I'm glad McDonalds has a team for their kitchen staff. Great outlet for ya.. haha


----------



## platies pwn (Nov 29, 2010)

Cool down people!Wow,i thought i'd never see people getting so angry over a hobby.


----------



## girth vader (Apr 24, 2006)

lol, no anger here.  Some ppl just don't like being called lazy... And clearly one of them hates living at his parents house...

Dunno, don't care either.


----------



## grogan (Jan 23, 2011)

okay, if anybody is pulling up this thread looking for information about a co2 system, I just found this link. It has all the information needed. 

http://www.aquariumadvice.com/articles/articles/26/1/Carbon-Dioxide-Systems/Page1.html


----------



## emc7 (Jul 23, 2005)

wow, so mean. I try to avoid both personally attacks and speculating about other posters. That kind of thing will get you banned.
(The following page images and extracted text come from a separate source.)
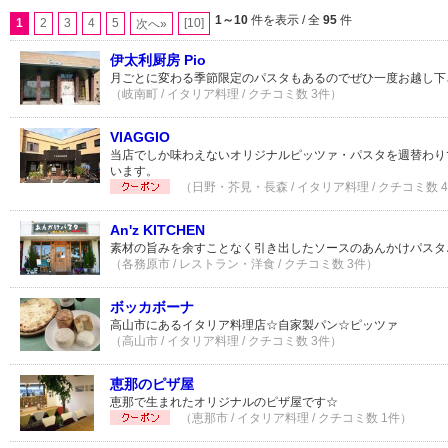
1～10
件を表示 / 全
95
件
1
2
3
4
5
[10]
次へ»
伊太利厨房 Pio
月ごとに変わる季節限定のパスタもあるのでぜひ一度お越し下
（岐南町 / イタリア料理 / クチコミ数 3件）
VIAGGIO
当店でしか味わえないオリジナルピッツァ・パスタを週替わり
います。
（日野・芥見・長森 / イタリア料理 / クチコミ数 
An'z KITCHEN
素材の旨みを余すことなく引き出したソースのあんかけパスタ
（各務原市 / レストラン・洋食 / クチコミ数 3件）
ボッカボーナ
高山市にあるイタリア料理店☆自家製パン☆ピッツァ
（高山市 / イタリア料理 / クチコミ数 3件）
恵那のピザ屋
恵那で生まれたオリジナルのピザ屋です☆
（恵那市 / イタリア料理 / クチコミ数 1件）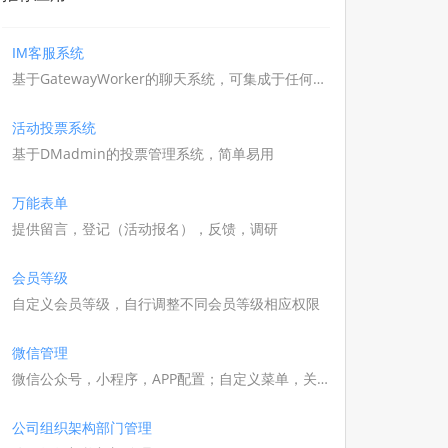
IM客服系统
基于GatewayWorker的聊天系统，可集成于任何系
统，如商城,组局等等
活动投票系统
基于DMadmin的投票管理系统，简单易用
万能表单
提供留言，登记（活动报名），反馈，调研
会员等级
自定义会员等级，自行调整不同会员等级相应权限
微信管理
微信公众号，小程序，APP配置；自定义菜单，关
键词回复，公众号模板，二维码场景等等
公司组织架构部门管理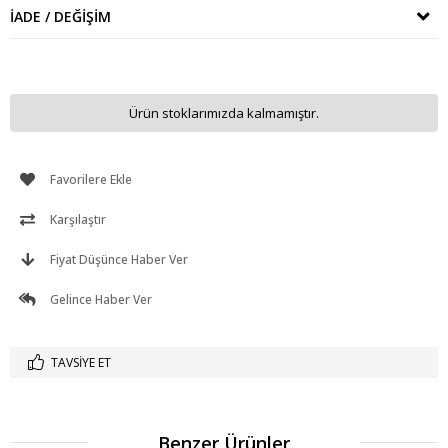
İADE / DEĞIŞIM
Ürün stoklarımızda kalmamıştır.
Favorilere Ekle
Karşılaştır
Fiyat Düşünce Haber Ver
Gelince Haber Ver
TAVSIYE ET
Benzer Ürünler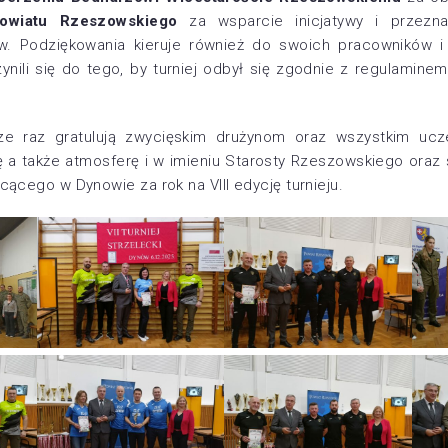
owiatu Rzeszowskiego
za wsparcie inicjatywy i przezn
w. Podziękowania kieruje również do swoich pracowników i 
nili się do tego, by turniej odbył się zgodnie z regulaminem
cze raz gratulują zwycięskim drużynom oraz wszystkim ucze
ję a także atmosferę i w imieniu Starosty Rzeszowskiego oraz
ącego w Dynowie za rok na VIII edycję turnieju.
I appreciate people who take the time to read up a bit on a subject and use the advanced search to look at old threads before they ask a specific question about one or two things that they don't understand or can't decide about. Just to say "tell me all about" x, is so vague you will likely only get an answer from a kid who cuts and pastes from wikipedia since the rest of us won't take the time to write you a book. 

I have told people to go read up and come back. Don't be lazy and expect to be spoon-fed everything. These are usually the people who will have a conniption because they aren't answered immediately in the middle of the night. Reading even wrong answers on forums will help you write a more coherent question.
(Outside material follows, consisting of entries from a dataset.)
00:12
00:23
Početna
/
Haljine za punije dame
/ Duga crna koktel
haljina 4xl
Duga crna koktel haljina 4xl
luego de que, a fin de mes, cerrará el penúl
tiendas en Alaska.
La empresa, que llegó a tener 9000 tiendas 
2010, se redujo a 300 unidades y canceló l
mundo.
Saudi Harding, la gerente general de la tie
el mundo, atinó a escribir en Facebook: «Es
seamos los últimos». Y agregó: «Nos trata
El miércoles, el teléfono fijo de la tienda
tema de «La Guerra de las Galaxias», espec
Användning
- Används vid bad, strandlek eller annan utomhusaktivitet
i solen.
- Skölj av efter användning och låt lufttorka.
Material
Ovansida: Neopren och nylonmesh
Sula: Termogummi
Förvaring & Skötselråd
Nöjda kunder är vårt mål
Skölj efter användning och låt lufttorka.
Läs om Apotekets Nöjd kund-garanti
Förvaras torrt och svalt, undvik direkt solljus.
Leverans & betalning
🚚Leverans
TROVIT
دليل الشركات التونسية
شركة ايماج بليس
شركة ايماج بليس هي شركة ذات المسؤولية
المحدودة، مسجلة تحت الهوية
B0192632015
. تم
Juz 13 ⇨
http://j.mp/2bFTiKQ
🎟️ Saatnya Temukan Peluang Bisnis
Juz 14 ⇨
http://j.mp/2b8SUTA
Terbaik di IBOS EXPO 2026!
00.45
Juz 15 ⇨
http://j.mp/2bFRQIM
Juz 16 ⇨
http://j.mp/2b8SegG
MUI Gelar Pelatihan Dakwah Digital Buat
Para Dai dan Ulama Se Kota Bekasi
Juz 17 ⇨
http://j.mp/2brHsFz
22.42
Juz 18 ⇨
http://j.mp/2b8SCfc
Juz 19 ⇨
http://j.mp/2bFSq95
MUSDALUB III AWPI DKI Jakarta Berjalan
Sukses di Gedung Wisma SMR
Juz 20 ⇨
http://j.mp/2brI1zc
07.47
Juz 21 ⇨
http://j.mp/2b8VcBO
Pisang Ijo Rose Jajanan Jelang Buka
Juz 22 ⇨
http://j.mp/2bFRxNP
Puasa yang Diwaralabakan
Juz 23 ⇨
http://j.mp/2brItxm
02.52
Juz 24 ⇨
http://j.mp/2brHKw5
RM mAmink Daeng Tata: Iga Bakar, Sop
This thread's questions were fairly specific and likely would've been answered eventually. But complaining that you didn't get a quick answer to something you could've looked up in 2 secs will get you that kind of response. If you get mad and start quarreling, everyone will get banned. 

The ignore list is a wonderful thing. 

Give more info, when asking about a device, get model # or post pics.

Yes, not all of do CO2. I have fish tanks with a few low-light plants. You might get a faster response on a plantedtank forum.


----------



## girth vader (Apr 24, 2006)

I ignore personal attacks. Just a matter of looking at the source...


----------



## Betta man (Mar 25, 2011)

I ask on the forums so I don't see spam. Personally, I don't like spam... I just got a bottle of c02 booster. Post pics of your c02 system.


----------